US 12,141,705 B2
	Decoding random forest problem solving through node labeling and subtree distributions
Paulo Abelha Ferreira, Rio de Janeiro (BR); Jonas Furtado Dias, Beecroft (AU); and Adriana Bechara Prado, Niterói (BR)
Assigned to EMC IP HOLDING COMPANY LLC, Hopkinton, MA (US)
Filed by EMC IP Holding Company LLC, Hopkinton, MA (US)
Filed on Nov. 30, 2020, as Appl. No. 17/107,782.
Prior Publication US 2022/0172075 A1, Jun. 2, 2022
Int. Cl. G06N 5/01 (2023.01); G06F 18/20 (2023.01); G06F 18/214 (2023.01); G06F 18/22 (2023.01); G06F 18/231 (2023.01); G06F 18/24 (2023.01); G06N 20/20 (2019.01)

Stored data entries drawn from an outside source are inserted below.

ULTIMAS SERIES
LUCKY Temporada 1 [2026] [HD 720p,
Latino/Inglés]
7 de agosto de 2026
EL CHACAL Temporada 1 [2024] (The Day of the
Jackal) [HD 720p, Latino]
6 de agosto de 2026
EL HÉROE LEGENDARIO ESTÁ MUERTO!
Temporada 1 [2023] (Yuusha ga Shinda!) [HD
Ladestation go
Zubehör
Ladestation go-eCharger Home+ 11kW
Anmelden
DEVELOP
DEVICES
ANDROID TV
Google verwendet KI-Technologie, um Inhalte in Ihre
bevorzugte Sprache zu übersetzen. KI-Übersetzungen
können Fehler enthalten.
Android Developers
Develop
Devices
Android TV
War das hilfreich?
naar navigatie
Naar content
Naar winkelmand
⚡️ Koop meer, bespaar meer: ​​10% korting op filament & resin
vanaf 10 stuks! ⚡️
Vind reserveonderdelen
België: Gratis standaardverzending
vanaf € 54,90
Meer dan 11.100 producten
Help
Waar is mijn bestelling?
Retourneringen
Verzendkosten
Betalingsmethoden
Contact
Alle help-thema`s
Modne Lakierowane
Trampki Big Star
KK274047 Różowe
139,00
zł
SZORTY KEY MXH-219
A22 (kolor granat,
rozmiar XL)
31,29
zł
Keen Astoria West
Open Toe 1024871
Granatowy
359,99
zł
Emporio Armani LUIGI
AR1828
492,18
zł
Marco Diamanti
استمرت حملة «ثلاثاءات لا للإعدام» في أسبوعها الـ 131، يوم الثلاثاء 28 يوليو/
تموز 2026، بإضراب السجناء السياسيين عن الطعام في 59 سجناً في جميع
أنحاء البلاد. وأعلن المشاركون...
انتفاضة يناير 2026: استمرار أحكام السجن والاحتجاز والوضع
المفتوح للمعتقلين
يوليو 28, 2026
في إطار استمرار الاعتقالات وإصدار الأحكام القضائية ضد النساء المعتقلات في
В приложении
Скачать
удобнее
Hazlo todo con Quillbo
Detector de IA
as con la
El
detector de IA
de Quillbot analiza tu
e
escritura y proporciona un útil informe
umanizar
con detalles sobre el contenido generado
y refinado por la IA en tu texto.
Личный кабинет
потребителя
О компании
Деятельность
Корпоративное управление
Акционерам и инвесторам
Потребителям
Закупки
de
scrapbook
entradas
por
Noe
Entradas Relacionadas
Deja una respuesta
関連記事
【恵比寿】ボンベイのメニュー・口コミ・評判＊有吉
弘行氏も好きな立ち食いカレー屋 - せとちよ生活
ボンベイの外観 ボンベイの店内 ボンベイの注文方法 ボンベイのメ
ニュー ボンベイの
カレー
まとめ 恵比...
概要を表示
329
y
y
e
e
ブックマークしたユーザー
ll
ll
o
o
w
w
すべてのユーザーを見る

CPC G06N 5/01 (2023.01) [G06F 18/2155 (2023.01); G06F 18/22 (2023.01); G06F 18/231 (2023.01); G06F 18/24 (2023.01); G06F 18/29 (2023.01); G06N 20/20 (2019.01)]

14 Claims

1. A method for decoding random forest models, comprising:

obtaining a random forest model comprising a set of unlabeled nodes, wherein the random forest model is a machine learning algorithm;

labeling the set of unlabeled nodes using a tree node labeling algorithm, to produce a labeled random forest model, wherein the tree node labeling algorithm utilizes step node labeling, wherein the step node labeling generates labels for the set of unlabeled nodes based on threshold steps for features presented in the random forest model, wherein the threshold steps refer to a class interval size in a distribution of feature values based on the random forest model;

applying, to the labeled random forest model, an adapted subtree matching algorithm to construct a feature multi-level map, wherein the adapted subtree matching algorithm is a subtree matching algorithm that has been adapted, wherein the feature multi-level map is a first nested array, wherein the first nested array is utilized to track a root height distribution of feature repeats in the labeled random forest model;

traversing the feature multi-level map to obtain a sorted feature repeat list and a set of root heights for feature repeat distribution lists, wherein the sorted feature repeat list reflects a first frequency that a unique feature appears in the random forest model wherein the feature repeat distribution list is a first distribution list for the unique feature in the random forest model;

identifying a significant feature of the random forest model using at least one of a group consisting of the sorted feature repeat list and the set of root height for feature repeats distribution lists;

improving the random forest model at least based on the significant feature, wherein improving comprises:

collecting a set of data samples biased to the significant feature; and

optimizing, thereby improving a performance of, the random forest model using the set of data samples, wherein optimizing includes validating the random forest model through supervised learning.